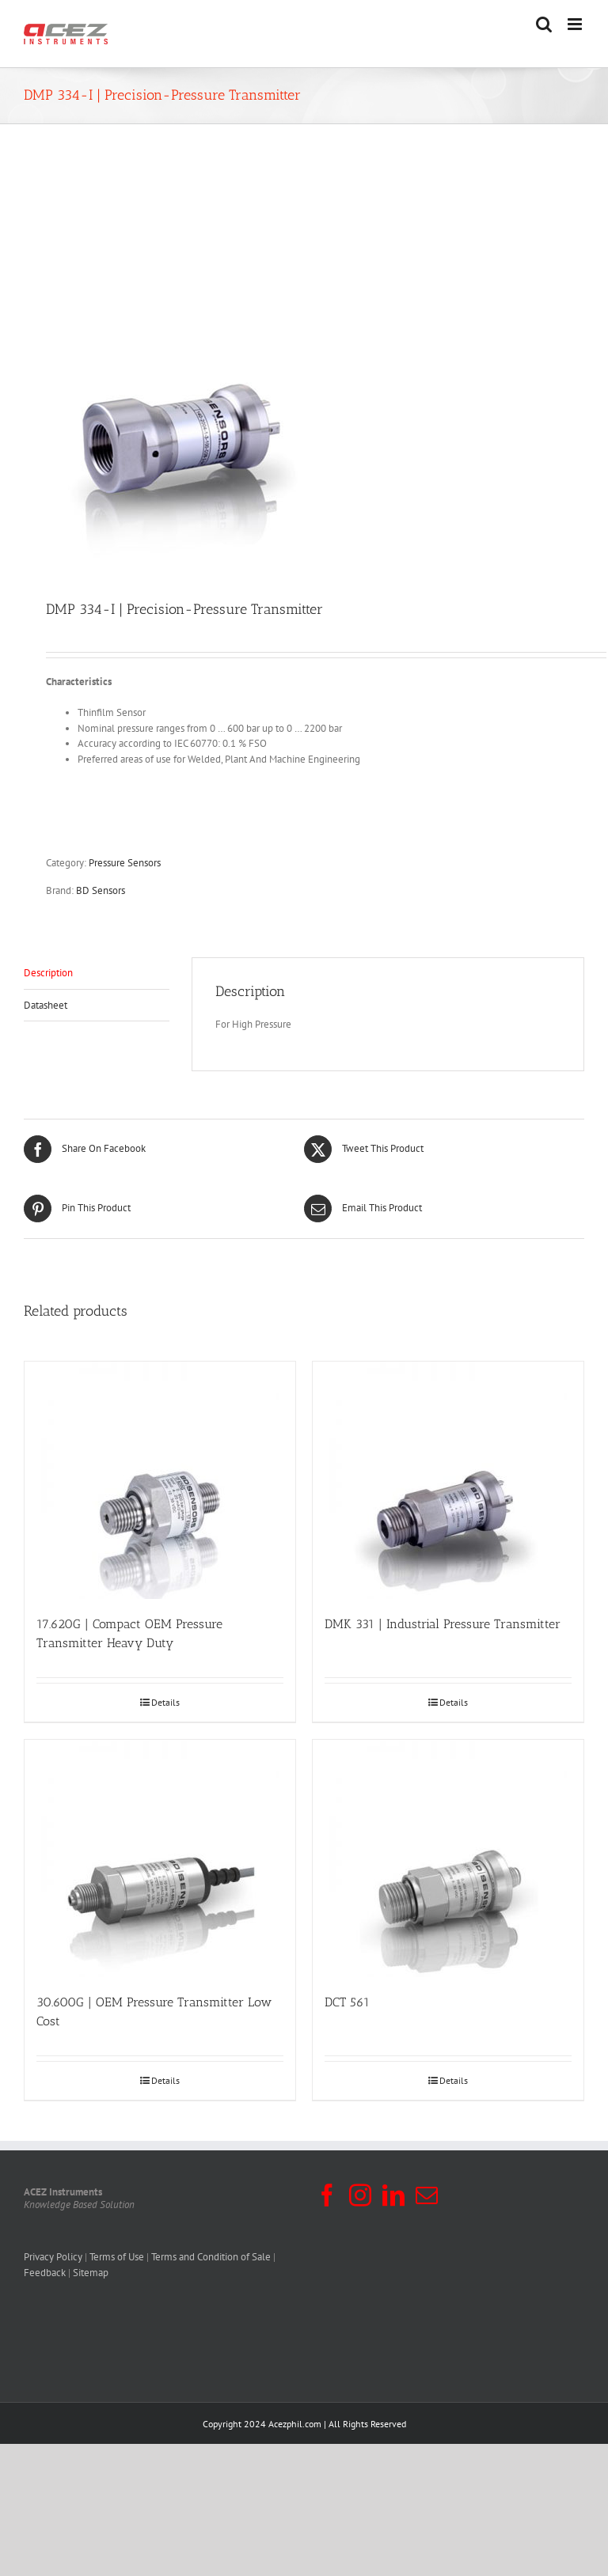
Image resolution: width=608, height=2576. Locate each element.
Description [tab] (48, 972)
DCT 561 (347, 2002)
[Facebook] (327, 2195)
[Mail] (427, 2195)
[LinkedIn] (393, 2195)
==
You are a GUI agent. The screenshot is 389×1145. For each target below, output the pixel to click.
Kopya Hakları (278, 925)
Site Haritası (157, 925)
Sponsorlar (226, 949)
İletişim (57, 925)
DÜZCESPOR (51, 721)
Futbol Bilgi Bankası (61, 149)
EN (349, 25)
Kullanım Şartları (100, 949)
==
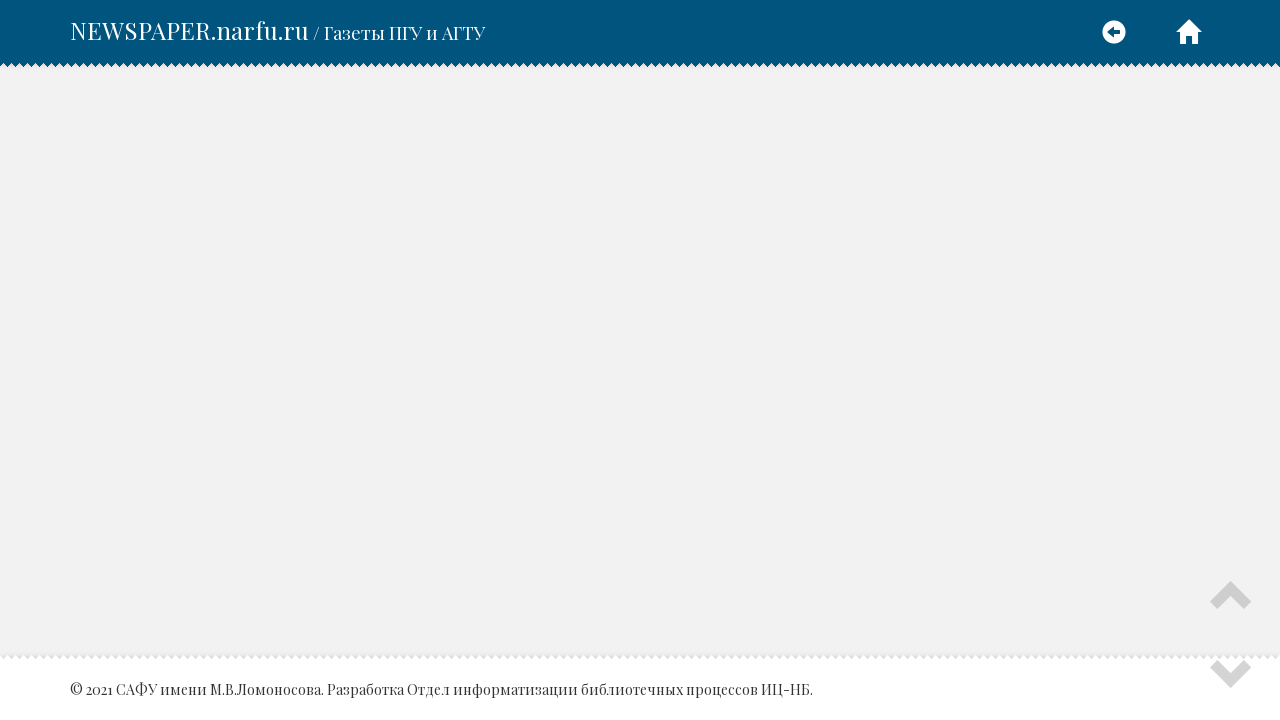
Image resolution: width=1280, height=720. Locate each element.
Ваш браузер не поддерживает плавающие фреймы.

[Instructions to follow] Find the line with "Image resolution: width=608, height=2576." in the material above. Reproduce it and each line after it up to and including the line with "[LinkedIn] (393, 2195)".

[Exercise solution]
Image resolution: width=608, height=2576. Locate each element.
Description [tab] (48, 972)
DCT 561 (347, 2002)
[Facebook] (327, 2195)
[Mail] (427, 2195)
[LinkedIn] (393, 2195)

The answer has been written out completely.